The commission – which assesses mergers and acquisitions to prevent market concentrations that significantly impede effective competition in the European Economic Area or any substantial part of it – decides whether to grant approval, known as Phase I, or to proceed to Phase II which is an in-depth review.
Both headquartered in London while domiciled in Ireland, Aon and WTW are present in more than 120 and 140 countries, respectively. In its initial market probe, the antitrust regulator identified competition concerns in relation to the supply of commercial brokerage services.
The EC noted: “In particular, the commission is concerned that the transaction may reduce the competition as regards: brokerage services to large multi-national customers in the risk classes property and casualty, financial and professional services, credit and political risk, cyber, and marine; brokerage services to customers of all sizes for space and aerospace manufacturing risks as well as in a few additional risk classes in specific national markets.”
Additionally, the commission will now further examine the provision of reinsurance brokerage services, as well as consulting and administration services.

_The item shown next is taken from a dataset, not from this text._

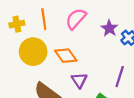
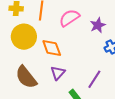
purple star: (109, 28) -> (98, 25), moved

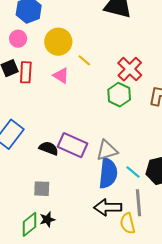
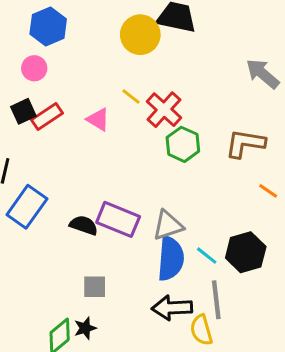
yellow circle: (58, 42) -> (140, 35), moved
red cross: (130, 69) -> (164, 110), moved
red rectangle: (26, 72) -> (47, 117), turned 55
gray square: (42, 189) -> (95, 287), moved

Aon, meanwhile, said it looks forward to continuing its dialogue with the EC throughout the process.
“The Phase II review is a common next step in the review process for a transaction of this size and complexity under EU merger regulation, and the firm remains on track to close the combination in the first half of 2021,” asserted Aon in a separate release.
“As stated previously, Aon’s and Willis Towers Watson’s businesses are complementary, operating across broad, very competitive areas of the economy, and Aon remains confident of a positive outcome without any divestitures. Aon expected a thorough review of this combination and will continue to work closely with all the relevant regulators, including the EC.”
According to the commission, it has until May 10 next year to decide on the merger.